Question:
I got some great feedback on my resume earlier when I asked for it.
Reading the critique of Sweth Chandramouli's resume has provided even
more food for thought. One of the big weaknesses in my present resume
is that it basically mimics the printed version. I added a couple links
to help navigate, but otherwise, it is exactly the same info in the same
format.
So... I have an idea of how I want to redo it. Unfortunately I don't
have the HTML skills to accomplish it yet (I'm just starting to work on
that issue now), and it will take a bit of work to put it together.
Therefore, I'd like to discuss it here as a theory before actually
coding it up. If you throw too many spitwads at it, I'll know I am
going in the wrong direction and can save the effort of actually doing
it. otoh, if someone likes the idea and knows HTML well enough to code
it, they may put one up in this style first, and then I can look at
their code and learn how to do mine.
I envision the screen laid out with 3 frames:
----------------------------------
| (1) Header |
|---------------------------------|
| (2) | |
| C | |
| h | (3) Details |
| a | |
| p | |
| t | |
| e | |
| r | |
|---------------------------------|
The Header section (1) would be fixed. It would include my name and
contact info. The bottom line of it would be a series of links. The
words I envision are "Clients", "Projects", "Skills", "Languages", and
"Other." I'd prefer them to be rollover activated, but a click link
would probably suffice.
Whenever a Header link is selected, the Chapter section (2) would change
contents to reflect that link title. For example, in my case, if the
user has pressed "Clients" in the header (which would be the default,
btw), then the Chapters would include "Apple", "Adobe", "GartnerGroup",
"Applied Biosystems", etc.
If he pressed the "Projects" link, the chapters would show up as
"PhoneMan", "Type-On-Call", "Reader Rabbit", etc. Similarly appropriate
chapters would show up for the other Header links.
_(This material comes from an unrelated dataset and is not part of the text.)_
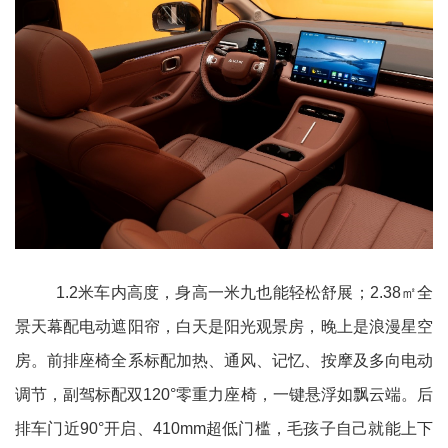
1.2米车内高度，身高一米九也能轻松舒展；2.38㎡全
景天幕配电动遮阳帘，白天是阳光观景房，晚上是浪漫星空
房。前排座椅全系标配加热、通风、记忆、按摩及多向电动
调节，副驾标配双120°零重力座椅，一键悬浮如飘云端。后
排车门近90°开启、410mm超低门槛，毛孩子自己就能上下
The Chapter words would also preferably be rollovers, though a click
link might suffice. Whenever a user selected one from the Client or
Project chapters, he would get the proper paragraph from my current
resume. This would allow enough space to elaborate a bit more on some of
the projects that I currently only give 2 lines to (to keep my paper
resume from running to a dozen pages).
The same basic wording would show up if the user chose Client->Adobe, or
if he chose Projects->Type-On-Call.
Since several clients had multiple projects, there would need to be a
way to show that. I haven't decided if that means put "Adobe 1" and
"Adobe 2" in the Client chapter list, or if there should be a
Next/Previous button in the Details frame to move to the next project
from the same client.
Some people are concerned about recency of experience. As such, there
would probably be the ability for the user to sort the Chapters
chronologically or alphabetically (default).
There would also be a button at the bottom to launch their email with a
message addressed to me for easy correspondence. Another button would
allow them to download the paper version of the resume in PDF format.
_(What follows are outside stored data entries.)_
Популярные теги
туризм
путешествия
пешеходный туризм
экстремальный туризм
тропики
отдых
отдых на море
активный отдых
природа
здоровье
OK, that is as far as my thinking has gone so far. I've put up the
straw man. Anyone got a box of matches?
Answer:
Well, I've got two matches and they're both a little wet.
Frames are not search engine friendly, or at least that used to be the case.
When you create a framed page you also have to create the equivalent page
w/o frames so that the search engines can read the page. With all the meta
tags and whatnot to deal with . . . I suppose that most people either don't
know how to deal with this issue and/or don't want to do the double work.
The second match is coding HTML. I've got some _very_ basic familiarity with
HTML. I use frontpage98 to generate HTML. The 13 year-old kid across the
street has the latest version of frontpage. He does entire websites for
under $200.00. I wouldn't let that kid do my page, but OTOH, I don't think
learning HTML is worth your time unless you're going to learn CGI, flash and
all that other crap that goes with it. There's not much of a demand for
consultants who do web pages in general and even less of a demand for very
basic HTML-only website development.
So I recommend that you reconsider the frames or at least look into the
search engine issue, and use an HTML generator such as frontpage or
macromedia dreamweaver to do what you need.
Setting format aside there is the matter of content. I did look at your
resume when you first posted it. You've got a hell of a lot of experience so
I chose to keep my mouth shut. Confucius say: It is better to remain silent
and let people think you're a fool than to speak remove all doubt. The
things I said to Sweth are more-or-less the same things I would have told
you: its a nice resume but its not much of a marketing piece. If your client
base consists only of those who understand what you're talking about, or if
you're looking for a job, then its fine. If you are trying to accomplish
anything else then you should polish things up with a some marketing 101
jive.
My home page is coming along. I've been planning to write a Where's Your
Home Page kind of post and ask everyone for the location of their page, and
try to open everything up for feedback through the group such that we can
all look at each other's home pages and provide our critique. Obviously my
page, miketurco.com, is not done yet so I've been holding off. Based on all
the resume talk, I suppose "where's your home page" is a post who's time has
come. I bet at that several people are contemplating putting something up
like this right now. Unfortunately I'm a day late and a dollar short.